** Recorded data follows **

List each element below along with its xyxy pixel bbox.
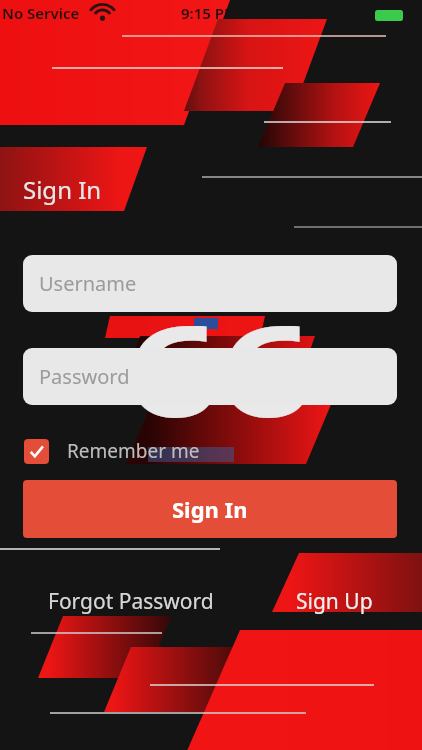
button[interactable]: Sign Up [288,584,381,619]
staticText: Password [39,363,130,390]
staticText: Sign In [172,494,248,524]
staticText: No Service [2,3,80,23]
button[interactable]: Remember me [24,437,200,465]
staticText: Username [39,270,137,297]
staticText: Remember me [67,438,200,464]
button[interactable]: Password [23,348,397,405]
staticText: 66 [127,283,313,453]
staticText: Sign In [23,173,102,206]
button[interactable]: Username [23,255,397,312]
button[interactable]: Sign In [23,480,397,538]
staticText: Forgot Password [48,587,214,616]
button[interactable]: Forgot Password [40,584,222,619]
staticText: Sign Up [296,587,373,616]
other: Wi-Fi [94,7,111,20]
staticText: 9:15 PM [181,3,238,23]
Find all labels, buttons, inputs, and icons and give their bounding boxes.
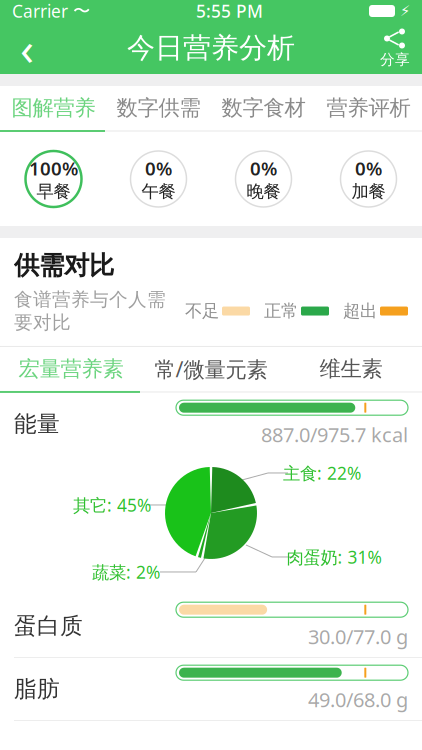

** End of Recorded data **
** Recorded data follows **

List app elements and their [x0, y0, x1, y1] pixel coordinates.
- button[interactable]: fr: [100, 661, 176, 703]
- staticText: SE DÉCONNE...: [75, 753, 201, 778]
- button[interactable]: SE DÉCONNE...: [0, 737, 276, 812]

** End of Recorded data **

» **Instructions for the task**
Please set down, exactly and with no pictures, the lines in the entries above starting at the one holding "List each element" and ending at the one holding "Find all labels, buttons, inputs, and", ends included.

» **Solution**
List each element below along with its xyxy pixel bbox.
button[interactable]: Sign Up [288,584,381,619]
staticText: Password [39,363,130,390]
staticText: Sign In [172,494,248,524]
staticText: No Service [2,3,80,23]
button[interactable]: Remember me [24,437,200,465]
staticText: Username [39,270,137,297]
staticText: Remember me [67,438,200,464]
button[interactable]: Password [23,348,397,405]
staticText: 66 [127,283,313,453]
staticText: Sign In [23,173,102,206]
button[interactable]: Username [23,255,397,312]
button[interactable]: Sign In [23,480,397,538]
staticText: Forgot Password [48,587,214,616]
button[interactable]: Forgot Password [40,584,222,619]
staticText: Sign Up [296,587,373,616]
other: Wi-Fi [94,7,111,20]
staticText: 9:15 PM [181,3,238,23]
Find all labels, buttons, inputs, and icons and give their bounding boxes.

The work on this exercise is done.